Coisas não tão boas de Manila

Manila, como todo lugar do mundo, tem lá os seus problemas - com as quais teremos que nos acostumar, porque farão parte do nosso dia-a-dia por aqui.

1) Trânsito: realmente é impressionante. Só andei de carro duas vezes desde que chegamos: ida e volta até o escritório de imigração do governo filipino no centro da cidade, região chamada de Intramuros. Saímos do hotel às 7 da manhã e só chegamos lá uma hora depois. A distância? Nem 8 kms. Já a Lud foi a várias reuniões fora da embaixada. Em uma delas, demorou quase 2 horas para voltar da Universidade das Filipinas, um trajeto de aproximadamente 16 km.  Era hora do almoço em um dia sem chuva. Se estivesse chovendo e com áreas inundadas, o que é normal, o tempo aumentaria ainda mais. Ou seja, o ideal é precisar usar o mínimo possível de transporte além dos próprios pés!

2) Calor: gente, como é quente. Estávamos acostumados com o calor de Brasília - e olha que Brasília em outubro e novembro é terrível. Mas aqui é ainda pior. E dizem que é o ano inteiro! E agora nem está ruim por causa das chuvas. Junte o calor com a umidade e eis a combinação perfeita para suar. É difícil andar mais de 500 metros sem sentir as roupas grudando no corpo. Mais um motivo para morar pertinho do trabalho: assim a Lud foge tanto do trânsito quanto do calor.

3) Chuvas: a primeira semana foi uma beleza: mal choveu. Em compensação, da segunda semana em diante choveu muito. Teve dias em que as tempestades eram impressionantes - mais fortes do que as nossas de verão em Brasília! Muita água caindo e, junto dela, muito vento. Novamente, o pessoal daqui nos lembra que isso é só a ponta do iceberg, já que ainda não tivemos um tufão passando por Manila! Mesmo assim, já vimos muito alagamento. Outra vantagem de morar em Salcedo: além de próximo ao trabalho é uma das regiões mais altas de Manila, que demora para alagar. Nos dias de chuva, passa aviso na tevê que as escolas seriam fechadas e as aulas, canceladas. As crianças devem adorar. Os pais devem odiar!

4) Insetos: eu adoro andar descalço em casa, mas aqui é sempre bom andar de chinelo. Nunca se sabe quando vamos encontrar uma barata na cozinha ou no banheiro, e estar calçado ajuda bastante a se defender nessas horas. Durante a primeira semana não tivemos o menor problema, mas a partir da segunda rolou  matar uma baratinha todos os dias de manhã durante cinco dias seguidos. Pedimos para o pessoal do hotel verificar e melhorou - por alguns dias. Outros cinco dias depois, voltamos a ter visitas indesejadas. E olha que moramos no 17º andar do prédio!

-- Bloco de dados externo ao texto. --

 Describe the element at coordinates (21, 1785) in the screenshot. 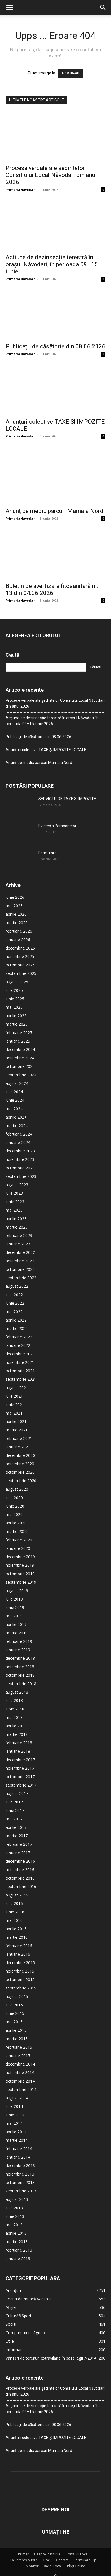

I see `septembrie 2017` at that location.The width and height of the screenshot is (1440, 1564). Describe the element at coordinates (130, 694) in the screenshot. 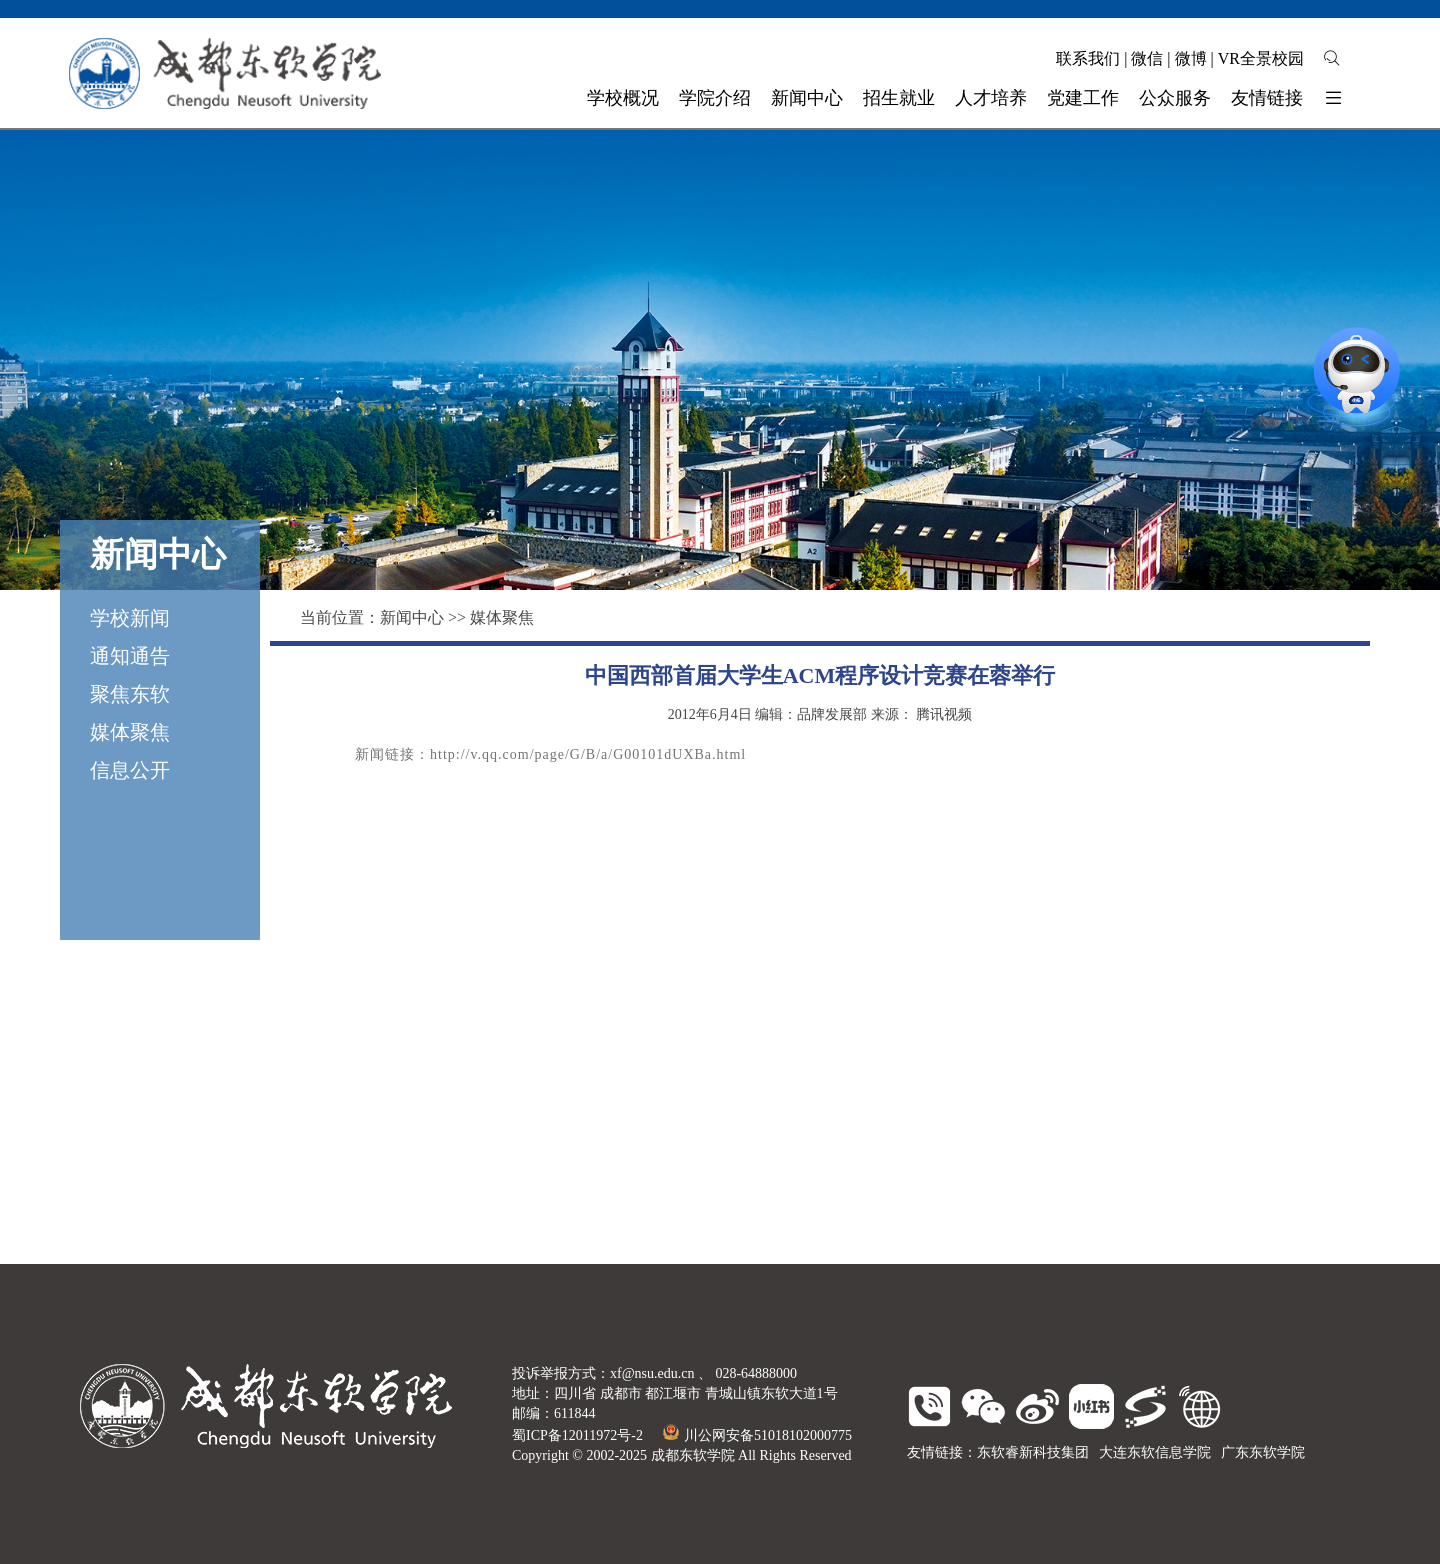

5) Doenças: está rolando epidemia de sarampo por aqui. Pelo menos essa não nos preocupa tanto: eu já tive sarampo, a Lud não, mas ambos fomos vacinados e temamos o reforço. O pior é a dengue, que dois colegas de trabalho já pegaram. O jeito de evitar é ficar em locais fechados, nunca abrir as janelas e viver no ar-condicionado. Ainda bem que não temos problemas respiratórios ou alergias.

6) Lotação: como tem gente em Makati! A população da cidade é de 500 mil pessoas. Mas, como é um centro comercial e financeiro, mais meio milhão de pessoas frequenta a região nos dias comerciais. É muita, muita gente. A Grande Manila tem o título de maior concentração de gente do mundo. A vantagem é que eles são todos baixinhos e pequenos. Acabam ocupando menos espaço! E eu, que sou enorme para o padrão daqui, sempre enxergo longe, por cima do mar de cabeças.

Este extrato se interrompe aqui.